<guillaume_g>
it seems to fail a panfrost_gpu_soft_reset
<alyssa>
Although that does seem to be a legitimate bug in the kernel
<alyssa>
robher: ^^
<guillaume_g>
alyssa: ok. What is missing?
<alyssa>
tomeu: SET_VALUE jobs reset the polygon list; TILER jobs add to the polygon list; FRAGMENT jobs read the polygon list
<alyssa>
tomeu: So if you have no draws, there is no TILER but also no SET_VALUE.
<guillaume_g>
maybe my DTB fragment is wrong.
<alyssa>
tomeu: .....Meaning your fragment-only frame will actually end up redrawing whatever you drew last frame!
<tomeu>
alyssa: ah, but the CPU writes to it :)
<alyssa>
tomeu: So the blobl's apparent solution is to have the actual per-FBO poltgon list, and also a dummy empty one they keep.

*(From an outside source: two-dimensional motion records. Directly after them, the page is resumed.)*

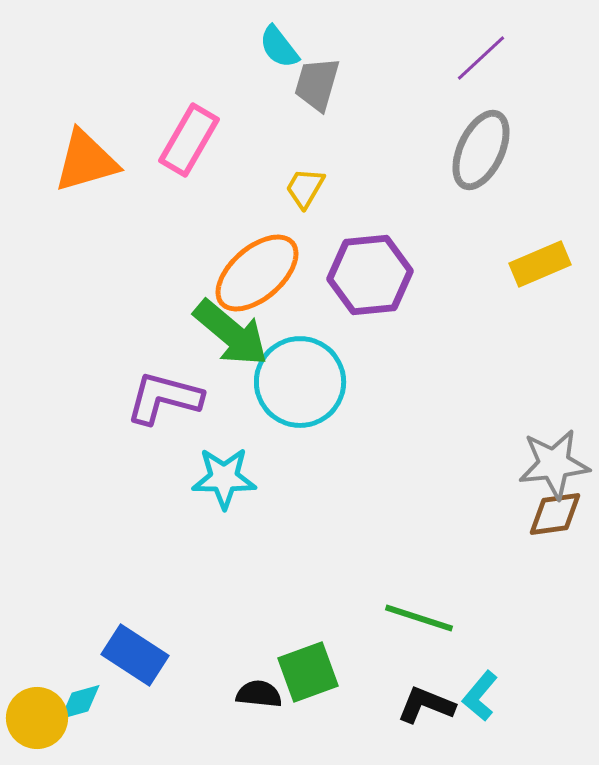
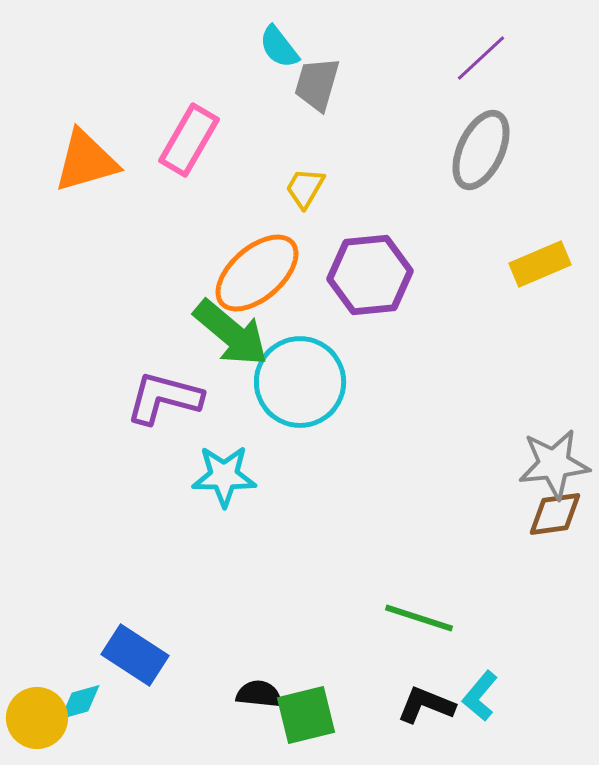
cyan star: moved 2 px up
green square: moved 2 px left, 43 px down; rotated 6 degrees clockwise
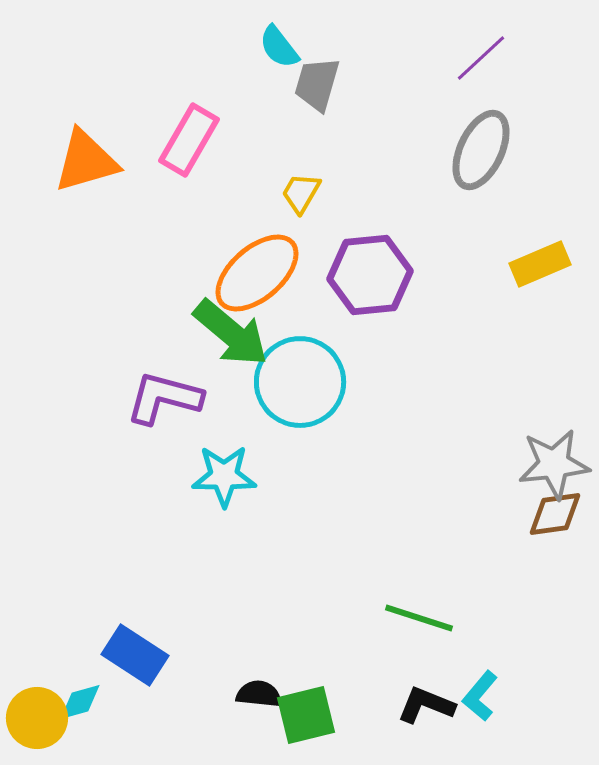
yellow trapezoid: moved 4 px left, 5 px down
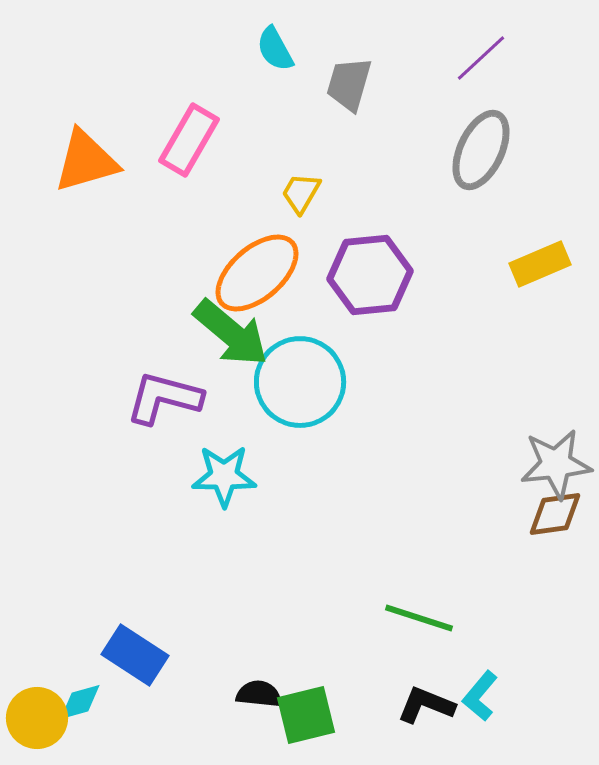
cyan semicircle: moved 4 px left, 2 px down; rotated 9 degrees clockwise
gray trapezoid: moved 32 px right
gray star: moved 2 px right
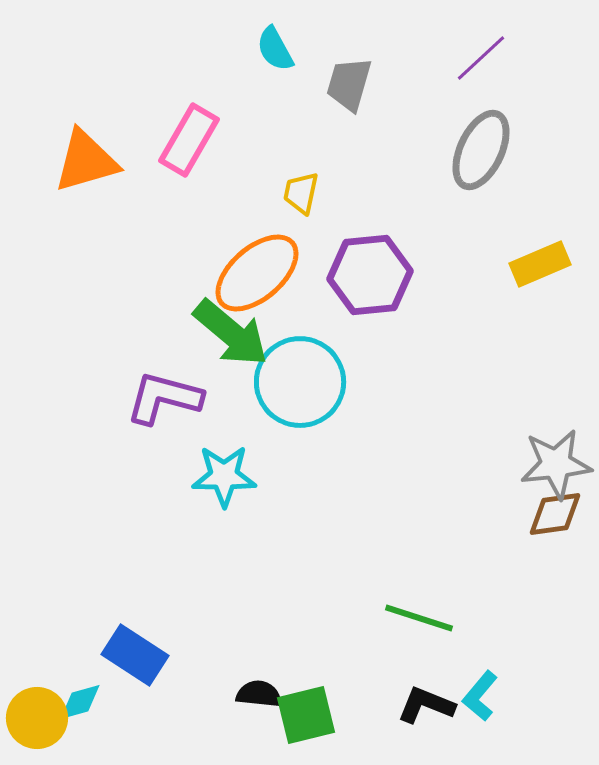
yellow trapezoid: rotated 18 degrees counterclockwise
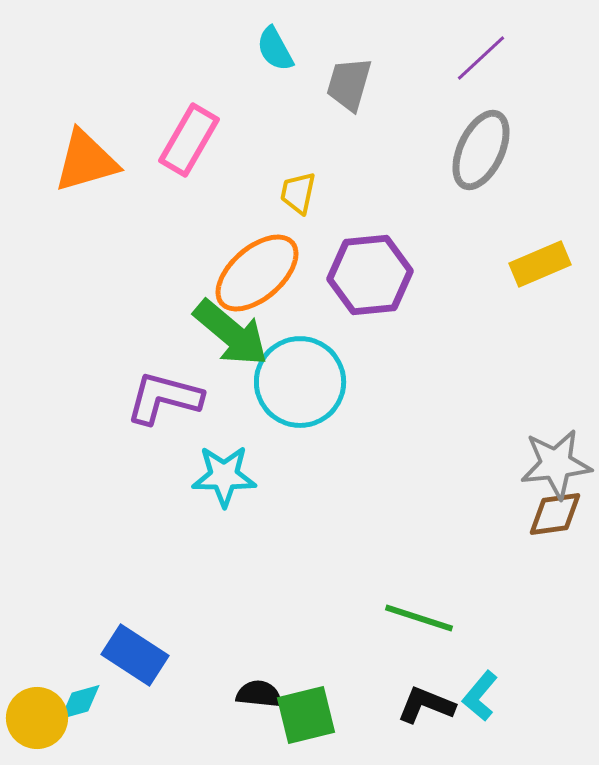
yellow trapezoid: moved 3 px left
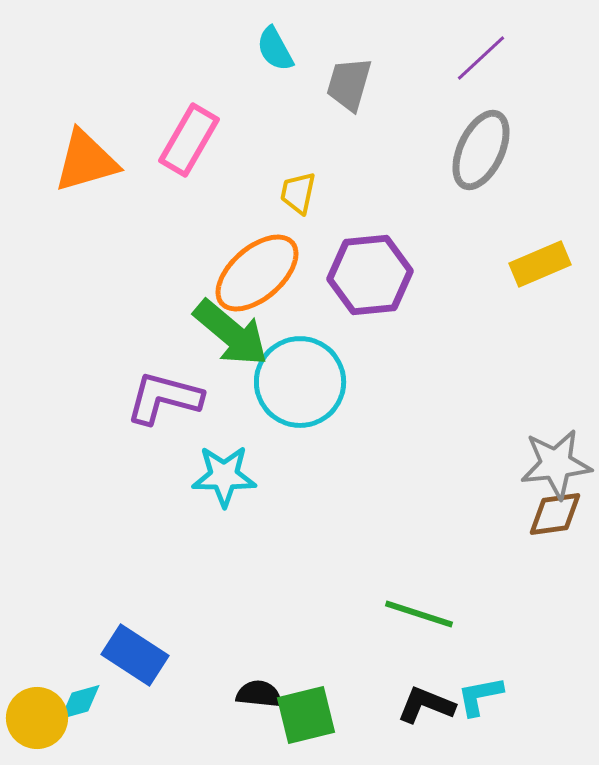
green line: moved 4 px up
cyan L-shape: rotated 39 degrees clockwise
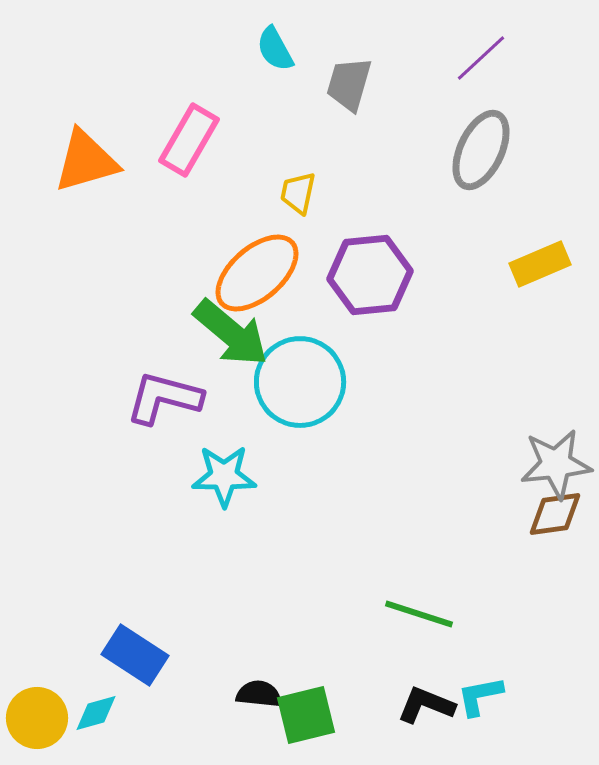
cyan diamond: moved 16 px right, 11 px down
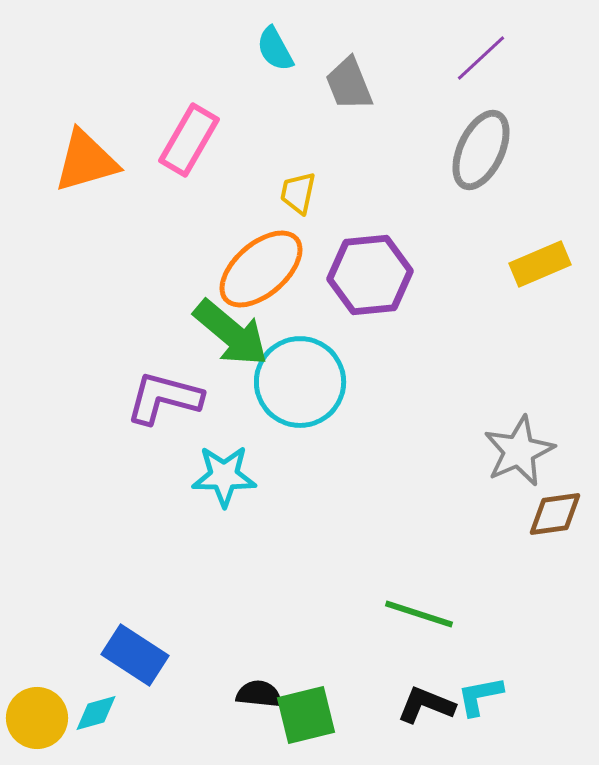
gray trapezoid: rotated 38 degrees counterclockwise
orange ellipse: moved 4 px right, 4 px up
gray star: moved 37 px left, 13 px up; rotated 18 degrees counterclockwise
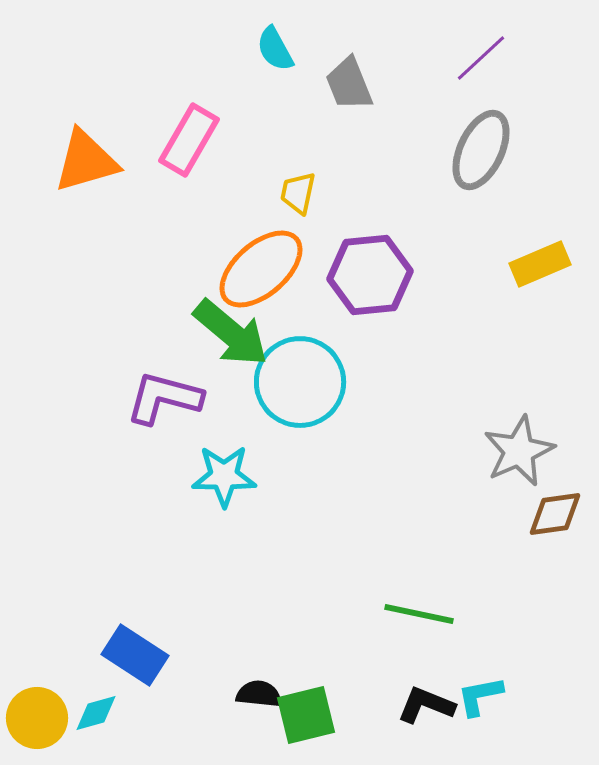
green line: rotated 6 degrees counterclockwise
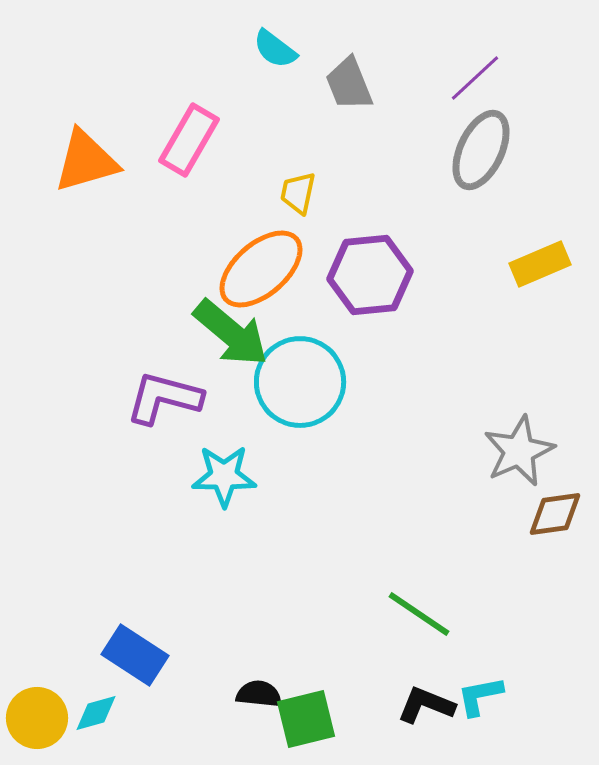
cyan semicircle: rotated 24 degrees counterclockwise
purple line: moved 6 px left, 20 px down
green line: rotated 22 degrees clockwise
green square: moved 4 px down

They switch them out depending if there are draws
<alyssa>
tomeu: Well, it's possible that on T720, the internal polygon list structures were invalid if zeroed out
<tomeu>
yeah, that's how it looks
<alyssa>
But with a field or two in the header set, they became valid but stil empty
<alyssa>
Regardless, you really do need the tiler_dummy
<tomeu>
ah, haven't looked in the header
<robher>
guillaume_g, alyssa: need to look at kbase and see if there are any reset related errata for t604. I don't recall any, but there's lots for t604 in snow. Reset needs to work well on it because my understanding is that h/w has to be reset several times a second.
<alyssa>
robher: That's terrifying.
<tomeu>
well, there's a bunch of microseconds in a second :p
<robher>
Can we just buy everyone that asks about snow a new chromebook...
<tomeu>
works for me, I'm not looking forward to debugging panfrost on t6xx with 64-bit descriptors...
<alyssa>
Juno :o
<HdkR>
Someone still has a juno?
<HdkR>
Madness
davidlt has quit [Remote host closed the connection]
<tomeu>
hmm, not sure there's a 64-bit DDK for Juno
davidlt has joined #panfrost
<alyssa>
tomeu: I don't see the difference with depth/stencil? The defaults between Gallium and libmali are probably different without going out of spec
<alyssa>
tomeu: I thought Juno *is* 64-bit
<tomeu>
alyssa: yeah, I think you can ignore all my suggestions before
<tomeu>
I'm really out of ideas :)
<alyssa>
tomeu: I'm lookin
<alyssa>
First weirdness:
<alyssa>
Why on *earth* is the blob allocating the polygon list as executable?
<alyssa>
vt_sfbd.clear_flags differ
<alyssa>
workgroups_z_shift differs but I doubt that affects anything
<alyssa>
tomeu: vertex payload's gl_enables differ <------ this one probably matters
<guillaume_g>
alyssa, robher: adding OPP, I do not have a crash anymore, but still external aborts: https://pastebin.com/kGnq1L3d
chewitt has quit [Quit: Zzz..]
<tomeu>
I seem to have broken CI and have no idea how
<robher>
guillaume_g: Looks to me like there's a problem accessing the GPU registers. Probably something else needs to be enabled and that could be exynos specific. There were some patches on the list for exynos support on panfrost. Do you have those?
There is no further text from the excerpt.